## Your assignment:
Scan the material for the word "nejlevnějších" and copy each line where it occurs.

○ ○ ○ ○ ○

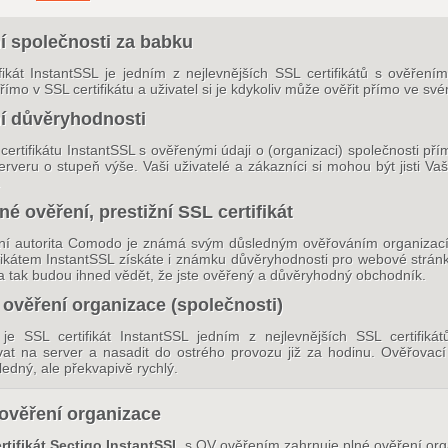
í společnosti za babku
fikát InstantSSL je jedním z nejlevnějších SSL certifikátů s ověření
římo v SSL certifikátu a uživatel si je kdykoliv může ověřit přímo ve své
í důvěryhodnosti
certifikátu InstantSSL s ověřenými údaji o (organizaci) společnosti př
rveru o stupeň výše. Vaši uživatelé a zákazníci si mohou být jisti Vaš
.
é ověření, prestižní SSL certifikát
ční autorita Comodo je známá svým důsledným ověřováním organizací ž
fikátem InstantSSL získáte i známku důvěryhodnosti pro webové stránk
a tak budou ihned vědět, že jste ověřený a důvěryhodný obchodník.
 ověření organizace (společnosti)
 je SSL certifikát InstantSSL jedním z nejlevnějších SSL certifiká
vat na server a nasadit do ostrého provozu již za hodinu. Ověřovací 
ledný, ale překvapivě rychlý.
ověření organizace
rtifikát Sectigo InstantSSL
s OV ověřením zahrnuje plné ověření orga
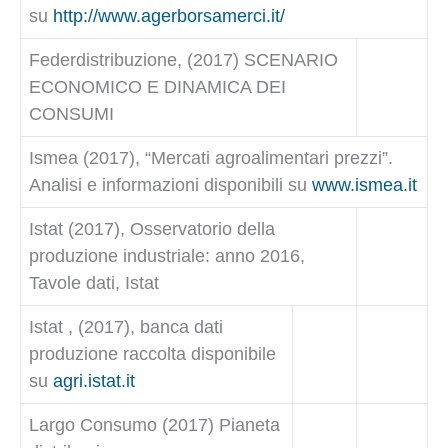
su
http://www.agerborsamerci.it/
Federdistribuzione, (2017) SCENARIO
ECONOMICO E DINAMICA DEI
CONSUMI
Ismea (2017), “Mercati agroalimentari prezzi”.
Analisi e informazioni disponibili su
www.ismea.it
Istat (2017), Osservatorio della
produzione industriale: anno 2016,
Tavole dati, Istat
Istat , (2017), banca dati
produzione raccolta disponibile
su
agri.istat.it
Largo Consumo (2017) Pianeta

○ ○ ○ ○ ○

## Written answer:
fikát InstantSSL je jedním z nejlevnějších SSL certifikátů s ověření
 je SSL certifikát InstantSSL jedním z nejlevnějších SSL certifiká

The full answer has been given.